The letter was written a week before the Agriculture Department on Wednesday said the closely watched stocks-to-use ratio in the U.S. sugar market for 2009/10 stood at 6.7 percent, up from 3.4 percent in last month's report.

The situation is seen easing because of increased beet sugar and cane sugar production, according to the USDA.

U.S. sugar industry officials say importing sugar into the United States would not be cost effective because there is now little difference between the world price and the price in the U.S. domestic market.

In any event, analysts say, rising sugar costs are unlikely to boost prices of food products because prices for other ingredients such as grains have declined since last year.

Still, the USDA prefers the stocks ratio at 15 percent and the government has used a figure below that level as a reason to order imports, as it did in August 2008.

The Sweetener Users Association, representing companies that use sugar, called on Thursday for an increase in the U.S. sugar import quota of 450,000 short tons for this marketing year, which ends on September 30.

The association said the sugar supply will be unduly tight despite USDA's forecast of slightly larger domestic output.

Food industry analysts say inflation should be contained for an industry that sharply increased prices in the past year as costs for commodities such as vegetable oil, wheat and corn surged.

Many commodity prices have retreated, and manufacturers are trying to defend the price increases as consumers and retailers try to rein in costs in a weak economy.

For every ingredient that has gone up in price, there's probably two or three that have gone down in price, D.A. Davidson analyst Timothy Ramey, said.

Lee Linthicum, global food research manager at Euromonitor International, likened the food industry's concern over sugar prices to warnings manufacturers raised when oil futures rose to about $140 a barrel last year. NYMEX light crude futures traded at $71.51 on Thursday.

Nobody thought that oil would ever go below $100 a barrel ever again and now, look where we are, he said.

Sugar prices have been at record highs as a weak monsoon season raises concern about production in India and Brazil.

India, the world's largest sugar consumer, swung to a net importer this year from a net exporter last year after a poor domestic harvest, and a weak monsoon augurs for another disappointing crop in 2009/10.

Slow harvesting in Brazil after recent rainfall is also expected to damage yields and Brazilian mills are hard hit by the credit crunch, limiting their capacity to step up production to meet the resilient global demand, analysts say.

Current import quotas limit the amount of tariff-free sugar the food companies can import in a given year, except from Mexico.

American sugar growers reject claims by confectionary companies that the United States is running short of sugar, arguing that supplies will improve as the U.S. beet and cane harvest gets underway. In the case of cane, that would be later this month and beets are harvested at the start of October.

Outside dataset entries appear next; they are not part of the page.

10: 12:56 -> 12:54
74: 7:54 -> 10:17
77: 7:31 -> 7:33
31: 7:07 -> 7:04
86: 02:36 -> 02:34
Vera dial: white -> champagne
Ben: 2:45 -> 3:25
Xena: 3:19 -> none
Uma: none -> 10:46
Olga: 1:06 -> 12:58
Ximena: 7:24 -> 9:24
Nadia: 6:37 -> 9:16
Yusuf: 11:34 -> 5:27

There is absolutely no shortage of sugar here, Jack Roney, director of economic and policy analysis of industry group American Sugar Alliance.

Supplies from domestic harvest are about to flood the market, he said. If we run short, we can increase the TRQ, he said, referring to the tariff import program under which more than 20 countries take part in importing sugar to the United States.

Shares of Kraft were down 26 cents at $28.24 on Thursday on the New York Stock Exchange, while General Mills' were down 52 cents at $57.32 and Hershey's were up 10 cents at $38.48.